Both are highly recommended, so much so that I plan to take their Berlin Made Easy guide with me on my trip this winter, so I end up with gegrillt jakobsmuscheln instead of gekockten aal.

Eating & Drinking in Paris (Menu Translation Guide)

Eatingi & Drinking in Italy (Menu Translation Guide)

5 Shares

7 comments

    • Judith in Umbria

    OTH, food here is so localized that you may have to ask which animal species a dish comes from. Or there are generic names that don’t adequately address the identity. Stinco here is generally pork shank and yes, it is huge.
    I once desperately asked everyone at the meat counter what species of animal exactly was castrated to make “castrato” and only one gentleman was eventually willing to answer that it was sheep. The women avoided me there and throughout the store. In a meat counter that included horse, ostrich. lungs, spleen, halved heads of various creatures, it seemed worth asking.
    Some Sunday lunch one could be at a countryside family trattoria and see a dish not written anywhere and not used outside that town. And then you say, “Mi butto.”

    • David

    That’s funny, because last night at a dinner party, the conversation turned to what is a ‘poule’ (versus ‘poulet’, or chicken) amongst the French folks. The host had used one to make the stock.
    I was asked how we say that in English, and I said it was called a ‘capon’, although I doubt few people in the US know that when they buy one.

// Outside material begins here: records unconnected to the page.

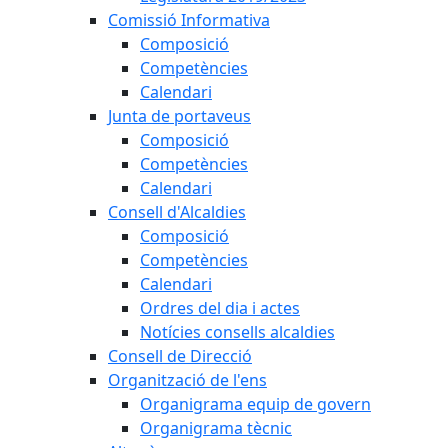
Comissió Informativa
Composició
Competències
Calendari
Junta de portaveus
Composició
Competències
Calendari
Consell d'Alcaldies
Composició
Competències
Calendari
Ordres del dia i actes
Notícies consells alcaldies
Consell de Direcció
Organització de l'ens
Organigrama equip de govern
Organigrama tècnic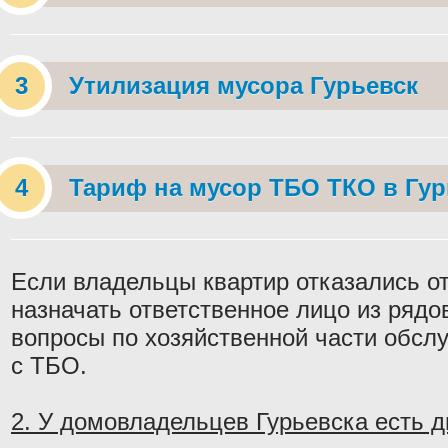
Утилизация мусора Гурьевск
Тариф на мусор ТБО ТКО в Гур
Если владельцы квартир отказались от
назначать ответственное лицо из ряд
вопросы по хозяйственной части обслу
с ТБО.
2. У домовладельцев Гурьевска есть д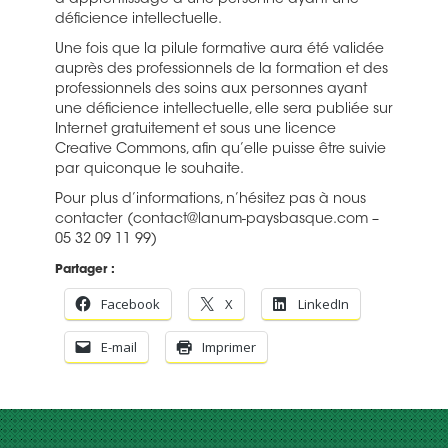
d’apprentissage d’une personne ayant une
déficience intellectuelle.
Une fois que la pilule formative aura été validée
auprès des professionnels de la formation et des
professionnels des soins aux personnes ayant
une déficience intellectuelle, elle sera publiée sur
Internet gratuitement et sous une licence
Creative Commons, afin qu’elle puisse être suivie
par quiconque le souhaite.
Pour plus d’informations, n’hésitez pas à nous
contacter (contact@lanum-paysbasque.com –
05 32 09 11 99)
Partager :
Facebook
X
LinkedIn
E-mail
Imprimer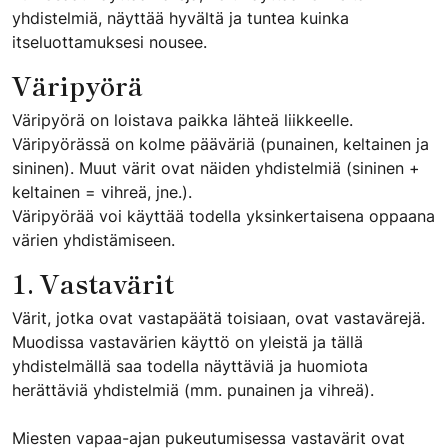
yhdistelmiä, näyttää hyvältä ja tuntea kuinka
itseluottamuksesi nousee.
Väripyörä
Väripyörä on loistava paikka lähteä liikkeelle.
Väripyörässä on kolme pääväriä (punainen, keltainen ja
sininen). Muut värit ovat näiden yhdistelmiä (sininen +
keltainen = vihreä, jne.).
Väripyörää voi käyttää todella yksinkertaisena oppaana
värien yhdistämiseen.
1. Vastavärit
Värit, jotka ovat vastapäätä toisiaan, ovat vastavärejä.
Muodissa vastavärien käyttö on yleistä ja tällä
yhdistelmällä saa todella näyttäviä ja huomiota
herättäviä yhdistelmiä (mm. punainen ja vihreä).
Miesten vapaa-ajan pukeutumisessa vastavärit ovat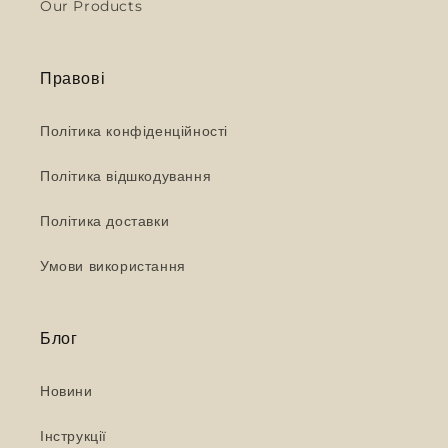
Our Products
Правові
Політика конфіденційності
Політика відшкодування
Політика доставки
Умови використання
Блог
Новини
Інструкції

    So I looked it up when I got home and a ‘poule’ is actually a stewing hen, but some thought is was a castrated male chicken. That’s why menu guides are a necessity…so we can tell if what we’re eating’s been castrated or not.

    • foodcrazee

    looks like i gotta catch up on ur archive.

    • eg

    That seems like such a personal question to ask an animal, although maybe not, since you are about to have him (it) for dinner….

    I find it helpful to have an Italian-speaking mother along to translate the menu.

    • Bea at La Tartine Gourmande

    Oh goodies of books you have here. A capon is un coq, or chapon in French (what you ask if you need to buy one at the butcher’s) La poule is female and le coq is male. French made easy, as we love our female/male differences, don’t we?

    • Lucy Vanel

    David, you were meant to be impressed by the poule. When a dinner host serves a soup made from poule, they have been thoughtful enough to choose the bird specifically with the idea of making the most flavorful soup they can. The poule, being an older bird (the oldest I have used is 2 years), has a much better flavor for soup.

    • Jeanne

    Best you rely on a reputable menu translator – some of the local translations can be downright hilarious… Two years ago in Munich one of the dessert options was listed as Kaiserschmarrn – and translated as “Emperor’s nonsense”! Oh no, I ain’t taking no nonsense from no emperor…

    (It’s actually pancakes, torn into strips and sprinkled with sugar before being served with an apple or plum sauce…)

A

Get David's newsletter sent right to your Inbox!

15987

Sign up for my newsletter and get my FREE guidebook to the best bakeries and pastry shops in Paris...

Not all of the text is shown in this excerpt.